Perhaps scenting blood, DeLay took things a step further late in 1997, announcing that he thought impeachment was a "proper solution" for judges whose rulings were "particularly egregious." Soon after, Senator Ashcroft convened a series of "judicial activism" hearings featuring DeLay and Thomas L. Jipping, director of the right-wing Free Congress Foundation. A number of DeLay's Republican colleagues, including Ed Bryant, Sam Johnson, and Bob Barr, immediately jumped on the impeachment train and soon named their own candidates, including Baer, William Justice, Fred Biery, Thelton Henderson, and John T. Nixon. "We have a whole big file cabinet full" of names, DeLay told the Senate Judiciary Committee. "We are receiving nominations from all across the country of judges that could be prime candidates for the first impeachment."

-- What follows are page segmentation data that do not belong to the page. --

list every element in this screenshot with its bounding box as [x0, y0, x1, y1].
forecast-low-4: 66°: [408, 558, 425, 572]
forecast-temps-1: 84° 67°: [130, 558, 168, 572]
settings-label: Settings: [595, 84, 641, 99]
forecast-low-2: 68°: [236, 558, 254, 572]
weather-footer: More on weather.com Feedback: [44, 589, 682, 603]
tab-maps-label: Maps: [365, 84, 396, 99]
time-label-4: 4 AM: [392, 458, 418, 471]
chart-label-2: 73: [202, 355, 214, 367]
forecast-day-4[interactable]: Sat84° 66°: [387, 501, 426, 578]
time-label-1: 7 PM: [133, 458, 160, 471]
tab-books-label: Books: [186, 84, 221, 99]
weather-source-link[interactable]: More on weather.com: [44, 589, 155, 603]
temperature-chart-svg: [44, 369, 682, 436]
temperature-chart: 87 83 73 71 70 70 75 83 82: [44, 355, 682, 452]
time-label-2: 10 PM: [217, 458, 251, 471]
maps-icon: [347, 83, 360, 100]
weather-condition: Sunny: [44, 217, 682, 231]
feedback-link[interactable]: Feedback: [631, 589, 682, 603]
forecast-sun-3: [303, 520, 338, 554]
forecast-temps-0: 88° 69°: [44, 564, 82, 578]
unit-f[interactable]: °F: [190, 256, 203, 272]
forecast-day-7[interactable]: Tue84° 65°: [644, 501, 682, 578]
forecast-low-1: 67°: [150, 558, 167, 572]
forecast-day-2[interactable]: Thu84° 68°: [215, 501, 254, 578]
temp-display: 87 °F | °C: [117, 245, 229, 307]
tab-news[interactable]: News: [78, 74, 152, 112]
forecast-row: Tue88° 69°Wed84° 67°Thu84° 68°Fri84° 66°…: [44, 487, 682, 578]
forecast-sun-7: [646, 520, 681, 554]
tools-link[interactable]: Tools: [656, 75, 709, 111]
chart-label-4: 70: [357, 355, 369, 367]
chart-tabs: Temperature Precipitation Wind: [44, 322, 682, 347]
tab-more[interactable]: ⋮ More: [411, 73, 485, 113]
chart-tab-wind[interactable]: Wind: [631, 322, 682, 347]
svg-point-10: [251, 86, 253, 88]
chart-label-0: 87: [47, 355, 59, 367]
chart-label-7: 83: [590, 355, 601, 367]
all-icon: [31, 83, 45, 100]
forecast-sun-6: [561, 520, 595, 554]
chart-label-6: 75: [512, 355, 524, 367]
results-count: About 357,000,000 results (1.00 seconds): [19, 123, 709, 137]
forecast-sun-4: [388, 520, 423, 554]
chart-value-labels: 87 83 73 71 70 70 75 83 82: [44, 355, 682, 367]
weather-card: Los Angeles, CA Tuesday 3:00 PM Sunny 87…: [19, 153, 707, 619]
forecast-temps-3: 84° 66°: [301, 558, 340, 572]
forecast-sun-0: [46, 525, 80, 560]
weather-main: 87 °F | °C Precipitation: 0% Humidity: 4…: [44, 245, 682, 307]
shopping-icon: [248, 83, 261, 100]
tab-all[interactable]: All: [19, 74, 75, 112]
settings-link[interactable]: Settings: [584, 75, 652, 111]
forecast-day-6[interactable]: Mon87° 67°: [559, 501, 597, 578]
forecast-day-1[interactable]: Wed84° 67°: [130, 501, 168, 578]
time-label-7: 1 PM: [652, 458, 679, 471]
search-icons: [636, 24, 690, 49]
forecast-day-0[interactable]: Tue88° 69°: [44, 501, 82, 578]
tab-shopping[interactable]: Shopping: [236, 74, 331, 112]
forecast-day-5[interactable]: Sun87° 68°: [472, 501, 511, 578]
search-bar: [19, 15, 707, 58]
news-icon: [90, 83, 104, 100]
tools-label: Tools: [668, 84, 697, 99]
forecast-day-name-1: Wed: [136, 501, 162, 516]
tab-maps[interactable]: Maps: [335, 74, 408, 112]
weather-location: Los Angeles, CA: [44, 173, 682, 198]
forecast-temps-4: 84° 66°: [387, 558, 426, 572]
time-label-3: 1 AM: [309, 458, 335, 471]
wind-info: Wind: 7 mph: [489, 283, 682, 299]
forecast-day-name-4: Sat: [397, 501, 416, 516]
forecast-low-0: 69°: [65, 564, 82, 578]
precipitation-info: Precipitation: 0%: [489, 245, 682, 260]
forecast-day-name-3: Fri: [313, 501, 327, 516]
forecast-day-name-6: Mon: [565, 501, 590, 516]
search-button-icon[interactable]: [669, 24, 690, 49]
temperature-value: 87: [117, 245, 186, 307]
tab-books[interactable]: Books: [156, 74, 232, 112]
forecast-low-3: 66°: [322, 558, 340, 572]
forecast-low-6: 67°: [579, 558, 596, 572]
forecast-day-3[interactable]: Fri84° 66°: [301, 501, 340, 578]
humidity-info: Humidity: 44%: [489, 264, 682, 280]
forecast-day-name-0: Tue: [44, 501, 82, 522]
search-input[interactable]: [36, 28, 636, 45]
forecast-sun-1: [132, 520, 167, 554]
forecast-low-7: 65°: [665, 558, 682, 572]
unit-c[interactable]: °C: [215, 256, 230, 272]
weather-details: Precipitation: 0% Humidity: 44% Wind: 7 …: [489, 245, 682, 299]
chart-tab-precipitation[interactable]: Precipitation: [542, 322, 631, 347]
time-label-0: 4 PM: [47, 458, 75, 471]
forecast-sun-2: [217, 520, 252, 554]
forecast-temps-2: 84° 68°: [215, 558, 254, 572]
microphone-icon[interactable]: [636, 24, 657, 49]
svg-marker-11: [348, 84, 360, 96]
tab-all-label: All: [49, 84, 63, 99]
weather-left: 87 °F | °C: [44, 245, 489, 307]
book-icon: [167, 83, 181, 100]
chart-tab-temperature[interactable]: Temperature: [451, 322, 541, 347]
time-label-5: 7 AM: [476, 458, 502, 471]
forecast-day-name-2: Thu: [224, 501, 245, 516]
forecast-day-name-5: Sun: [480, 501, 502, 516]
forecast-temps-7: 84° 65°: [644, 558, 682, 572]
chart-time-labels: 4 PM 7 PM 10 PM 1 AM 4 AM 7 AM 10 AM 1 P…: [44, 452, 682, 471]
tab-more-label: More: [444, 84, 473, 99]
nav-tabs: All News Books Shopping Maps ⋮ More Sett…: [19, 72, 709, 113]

Thus far, such talk has amounted only to hyperbolic rhetoric. But judicial reformers also have simpler methods of crippling judges, chief among them the Senate's authority to "advise" the president on judicial nominees. For the past four years, Republicans on the Senate Judiciary Comm ittee have simply refused to confirm or even hold hearings for many of Clinton's nominees to the federal bench. Besides the obvious motive—diminishing a sitting Demo cratic president's natural influence over judicial appointees—there has been another, more insidious logic. As Leonard Leo, a voracious bench-basher, told the APPI conference, "Busy judges with less staff have less time to make trouble." By drowning judges in caseloads, judicial reformers say they hope to make it impossible for them to render and enforce "activist" decisions. But this strategy has the corollary effect of virtually strangling the country's justice system: at one point in 1997, nearly one in ten federal judgeships were vacant—leaving the federal courts so backlogged as to prompt a harshly worded rebuke from Supreme Court Chief Justice William Rehnquist. In the Southern District of Illinois, for example, Chief Judge J. Phil Gilbert did not hear a single civil case last year because half the seats on his four-judge panel were empty; on the Ninth Circuit, according to the Alliance for Justice, Chief Judge Proctor Hug canceled 100 panels involving 600 oral arguments, calling the 10 vacancies on his 28-member court "a crisis of serious proportions." By January 27 of this year, 59 judgeships remained vacant, with 19 Clinton nominees on hold.
Republicans in the House have also been busy, following up the piecemeal court-stripping legislation of 1996 with the omnibus Judicial Reform Act of 1997. One of its provisions would have required a three-judge panel to strike down state referenda instead of a single judge; another would have prohibited judges from issuing any ruling which would require a tax raise, making it almost impossible for judges to, say, enforce toxic waste cleanups. The Judicial Reform Act was never taken up by the Senate. But on January 19, while everyone else in the capital watched President Clinton's lawyers open his defense before the Senate, Orrin Hatch, chair of the Senate Judiciary Committee, quietly introduced the Judicial Improvement Act of 1999—a bill more or less identical to the Judicial Reform Act of 1997.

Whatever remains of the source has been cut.